Soft Commodities. In 1998 the Partnership had a reasonable amount of
exposure in the markets that comprise these sectors. Within these complexes most
of the exposure was in the cocoa and cotton markets. Overall, however, the
Partnership's exposure in these complexes is generally less than the exposure in
the currency and interest rate sectors. Price movements in these markets are
affected by supply demand inequalities, severe weather disruptions, and market
expectations.
Qualitative Disclosures Regarding Non-Trading Risk Exposure
The following was the only non-trading risk exposure of the Partnership
as of December 31, 1998:
-30-
Foreign Currency Balances. The Partnership's primary foreign currency
balances are in Japanese yen, British pounds, Deutsche marks and Australian
dollars. The Partnership controls the non-trading risk of these balances by
regularly converting these balances back into dollars upon liquidation of the
respective position.
Qualitative Disclosures Regarding Means of Managing Risk Exposure
The means by which the Partnership and the Trading Manager, severally,
attempt to manage the risk of the Partnership's open positions are essentially
the same in all market categories traded.

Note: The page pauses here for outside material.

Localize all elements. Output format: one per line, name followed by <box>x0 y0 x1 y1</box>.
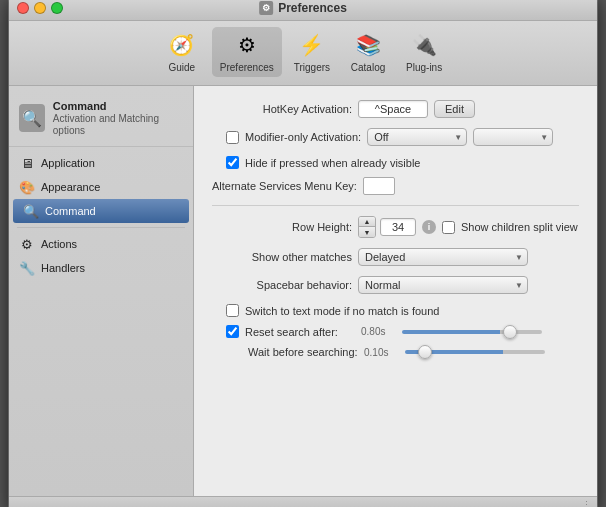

Demeter attempts to manage the
Partnership's market exposure by (i) diversifying the Partnership's assets among
different market sectors and trading approaches, and (ii), monitoring the
performance of the Trading Manager on a daily basis. In addition, the Trading
Manager establishes diversification guidelines, often set in terms of the
maximum margin to be committed to positions in any one market sector or market
sensitive instrument.
Demeter monitors and controls the risk of the Partnership's non-trading
instruments, cash, which is the only Partnership investment directed by Demeter,
rather than the Trading Manager.
-31-
Item 8. FINANCIAL STATEMENTS AND SUPPLEMENTARY DATA
The information required by this Item appears in the Annual Report to
Limited Partners for the year ended December 31, 1998 and is incorporated by
reference in this Annual Report on Form 10-K.

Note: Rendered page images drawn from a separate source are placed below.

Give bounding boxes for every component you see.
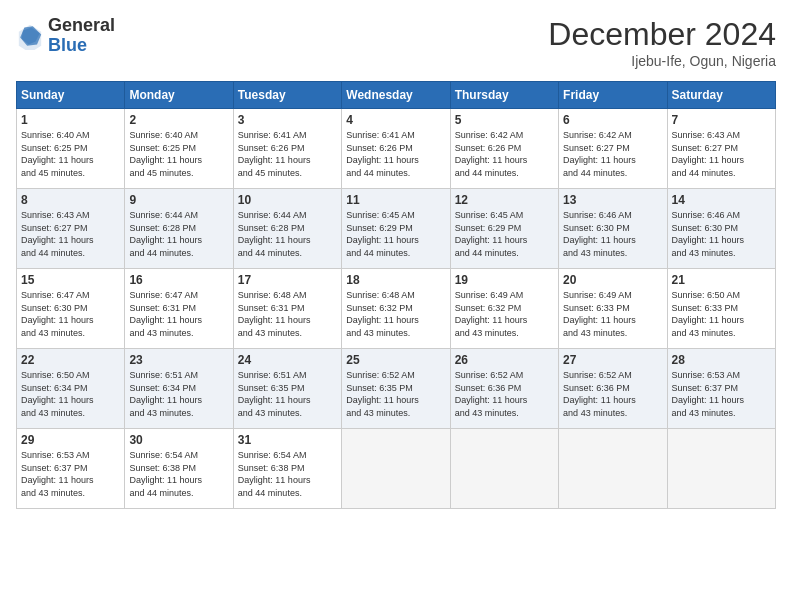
calendar-cell: 22 Sunrise: 6:50 AMSunset: 6:34 PMDaylig…	[17, 349, 125, 429]
month-title: December 2024	[548, 16, 776, 53]
calendar-cell: 6 Sunrise: 6:42 AMSunset: 6:27 PMDayligh…	[559, 109, 667, 189]
calendar-header-row: SundayMondayTuesdayWednesdayThursdayFrid…	[17, 82, 776, 109]
calendar-cell: 1 Sunrise: 6:40 AMSunset: 6:25 PMDayligh…	[17, 109, 125, 189]
calendar-cell: 14 Sunrise: 6:46 AMSunset: 6:30 PMDaylig…	[667, 189, 775, 269]
calendar-table: SundayMondayTuesdayWednesdayThursdayFrid…	[16, 81, 776, 509]
calendar-cell: 28 Sunrise: 6:53 AMSunset: 6:37 PMDaylig…	[667, 349, 775, 429]
day-number: 14	[672, 193, 771, 207]
day-number: 15	[21, 273, 120, 287]
day-number: 9	[129, 193, 228, 207]
col-header-saturday: Saturday	[667, 82, 775, 109]
calendar-cell: 4 Sunrise: 6:41 AMSunset: 6:26 PMDayligh…	[342, 109, 450, 189]
calendar-cell	[450, 429, 558, 509]
day-info: Sunrise: 6:47 AMSunset: 6:31 PMDaylight:…	[129, 289, 228, 339]
day-info: Sunrise: 6:44 AMSunset: 6:28 PMDaylight:…	[238, 209, 337, 259]
day-info: Sunrise: 6:42 AMSunset: 6:27 PMDaylight:…	[563, 129, 662, 179]
day-info: Sunrise: 6:48 AMSunset: 6:31 PMDaylight:…	[238, 289, 337, 339]
day-number: 12	[455, 193, 554, 207]
day-number: 13	[563, 193, 662, 207]
calendar-cell: 17 Sunrise: 6:48 AMSunset: 6:31 PMDaylig…	[233, 269, 341, 349]
day-number: 10	[238, 193, 337, 207]
day-info: Sunrise: 6:52 AMSunset: 6:36 PMDaylight:…	[455, 369, 554, 419]
day-info: Sunrise: 6:49 AMSunset: 6:32 PMDaylight:…	[455, 289, 554, 339]
calendar-cell: 16 Sunrise: 6:47 AMSunset: 6:31 PMDaylig…	[125, 269, 233, 349]
day-number: 28	[672, 353, 771, 367]
day-info: Sunrise: 6:51 AMSunset: 6:35 PMDaylight:…	[238, 369, 337, 419]
day-info: Sunrise: 6:45 AMSunset: 6:29 PMDaylight:…	[455, 209, 554, 259]
day-info: Sunrise: 6:50 AMSunset: 6:34 PMDaylight:…	[21, 369, 120, 419]
calendar-cell: 27 Sunrise: 6:52 AMSunset: 6:36 PMDaylig…	[559, 349, 667, 429]
calendar-cell: 26 Sunrise: 6:52 AMSunset: 6:36 PMDaylig…	[450, 349, 558, 429]
day-info: Sunrise: 6:53 AMSunset: 6:37 PMDaylight:…	[672, 369, 771, 419]
calendar-cell: 11 Sunrise: 6:45 AMSunset: 6:29 PMDaylig…	[342, 189, 450, 269]
day-info: Sunrise: 6:41 AMSunset: 6:26 PMDaylight:…	[238, 129, 337, 179]
day-info: Sunrise: 6:44 AMSunset: 6:28 PMDaylight:…	[129, 209, 228, 259]
calendar-cell: 19 Sunrise: 6:49 AMSunset: 6:32 PMDaylig…	[450, 269, 558, 349]
calendar-cell: 3 Sunrise: 6:41 AMSunset: 6:26 PMDayligh…	[233, 109, 341, 189]
calendar-cell	[559, 429, 667, 509]
calendar-cell: 31 Sunrise: 6:54 AMSunset: 6:38 PMDaylig…	[233, 429, 341, 509]
day-number: 31	[238, 433, 337, 447]
general-blue-logo-icon	[16, 22, 44, 50]
calendar-cell: 8 Sunrise: 6:43 AMSunset: 6:27 PMDayligh…	[17, 189, 125, 269]
col-header-sunday: Sunday	[17, 82, 125, 109]
day-number: 6	[563, 113, 662, 127]
day-number: 2	[129, 113, 228, 127]
calendar-cell: 13 Sunrise: 6:46 AMSunset: 6:30 PMDaylig…	[559, 189, 667, 269]
calendar-week-row: 8 Sunrise: 6:43 AMSunset: 6:27 PMDayligh…	[17, 189, 776, 269]
day-number: 24	[238, 353, 337, 367]
day-number: 17	[238, 273, 337, 287]
col-header-tuesday: Tuesday	[233, 82, 341, 109]
day-info: Sunrise: 6:51 AMSunset: 6:34 PMDaylight:…	[129, 369, 228, 419]
calendar-cell: 5 Sunrise: 6:42 AMSunset: 6:26 PMDayligh…	[450, 109, 558, 189]
day-info: Sunrise: 6:53 AMSunset: 6:37 PMDaylight:…	[21, 449, 120, 499]
calendar-cell: 23 Sunrise: 6:51 AMSunset: 6:34 PMDaylig…	[125, 349, 233, 429]
day-number: 1	[21, 113, 120, 127]
calendar-cell: 18 Sunrise: 6:48 AMSunset: 6:32 PMDaylig…	[342, 269, 450, 349]
day-number: 3	[238, 113, 337, 127]
calendar-cell: 10 Sunrise: 6:44 AMSunset: 6:28 PMDaylig…	[233, 189, 341, 269]
col-header-friday: Friday	[559, 82, 667, 109]
logo-general: General	[48, 16, 115, 36]
calendar-cell: 29 Sunrise: 6:53 AMSunset: 6:37 PMDaylig…	[17, 429, 125, 509]
day-info: Sunrise: 6:54 AMSunset: 6:38 PMDaylight:…	[238, 449, 337, 499]
day-info: Sunrise: 6:43 AMSunset: 6:27 PMDaylight:…	[21, 209, 120, 259]
day-number: 11	[346, 193, 445, 207]
day-info: Sunrise: 6:40 AMSunset: 6:25 PMDaylight:…	[21, 129, 120, 179]
day-number: 16	[129, 273, 228, 287]
calendar-cell	[667, 429, 775, 509]
day-info: Sunrise: 6:54 AMSunset: 6:38 PMDaylight:…	[129, 449, 228, 499]
calendar-cell	[342, 429, 450, 509]
day-number: 25	[346, 353, 445, 367]
calendar-cell: 7 Sunrise: 6:43 AMSunset: 6:27 PMDayligh…	[667, 109, 775, 189]
day-number: 7	[672, 113, 771, 127]
day-number: 22	[21, 353, 120, 367]
day-number: 5	[455, 113, 554, 127]
calendar-cell: 24 Sunrise: 6:51 AMSunset: 6:35 PMDaylig…	[233, 349, 341, 429]
calendar-cell: 25 Sunrise: 6:52 AMSunset: 6:35 PMDaylig…	[342, 349, 450, 429]
day-number: 27	[563, 353, 662, 367]
day-info: Sunrise: 6:40 AMSunset: 6:25 PMDaylight:…	[129, 129, 228, 179]
calendar-cell: 20 Sunrise: 6:49 AMSunset: 6:33 PMDaylig…	[559, 269, 667, 349]
day-info: Sunrise: 6:46 AMSunset: 6:30 PMDaylight:…	[672, 209, 771, 259]
day-info: Sunrise: 6:49 AMSunset: 6:33 PMDaylight:…	[563, 289, 662, 339]
day-number: 19	[455, 273, 554, 287]
day-number: 30	[129, 433, 228, 447]
day-number: 23	[129, 353, 228, 367]
day-info: Sunrise: 6:50 AMSunset: 6:33 PMDaylight:…	[672, 289, 771, 339]
day-number: 8	[21, 193, 120, 207]
calendar-cell: 15 Sunrise: 6:47 AMSunset: 6:30 PMDaylig…	[17, 269, 125, 349]
calendar-week-row: 15 Sunrise: 6:47 AMSunset: 6:30 PMDaylig…	[17, 269, 776, 349]
day-info: Sunrise: 6:41 AMSunset: 6:26 PMDaylight:…	[346, 129, 445, 179]
day-info: Sunrise: 6:46 AMSunset: 6:30 PMDaylight:…	[563, 209, 662, 259]
calendar-cell: 12 Sunrise: 6:45 AMSunset: 6:29 PMDaylig…	[450, 189, 558, 269]
title-block: December 2024 Ijebu-Ife, Ogun, Nigeria	[548, 16, 776, 69]
calendar-week-row: 22 Sunrise: 6:50 AMSunset: 6:34 PMDaylig…	[17, 349, 776, 429]
day-number: 4	[346, 113, 445, 127]
logo-blue: Blue	[48, 36, 115, 56]
col-header-thursday: Thursday	[450, 82, 558, 109]
day-number: 21	[672, 273, 771, 287]
day-info: Sunrise: 6:42 AMSunset: 6:26 PMDaylight:…	[455, 129, 554, 179]
calendar-cell: 21 Sunrise: 6:50 AMSunset: 6:33 PMDaylig…	[667, 269, 775, 349]
col-header-monday: Monday	[125, 82, 233, 109]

Item 9. CHANGES IN AND DISAGREEMENTS WITH ACCOUNTANTS ON
ACCOUNTING AND FINANCIAL DISCLOSURE
None.
-32-
PART III
Item 10. DIRECTORS AND EXECUTIVE OFFICERS OF THE REGISTRANT
There are no directors or executive officers of the Partnership. The
Partnership is managed by Demeter.
Directors and Officers of the General Partner
The directors and officers of Demeter are as follows:
Mark J. Hawley, age 55, is Chairman of the Board and a Director of
Demeter. Mr. Hawley is also Chairman of the Board and a Director of DWFCM. Mr.
Hawley previously served as President of Demeter throughout 1998. Mr. Hawley
joined DWR in February 1989 as Senior Vice President and is currently the
Executive Vice President and Director of DWR's Product Management for Individual
Asset Management. In this capacity, Mr. Hawley is responsible for directing the
activities of the firm's Managed Futures, Insurance, and Unit Investment Trust
Business. From 1978 to 1989, Mr. Hawley was a member of the senior management
team at Heinold Asset Management, Inc., a CPO, and was responsible for a variety
of projects in public futures funds. From 1972 to 1978, Mr. Hawley was a Vice
President in charge of institutional block trading for the Mid-West at Kuhn Loeb
& Company.
-33-
Joseph G. Siniscalchi, age 53, is a Director of Demeter. Mr.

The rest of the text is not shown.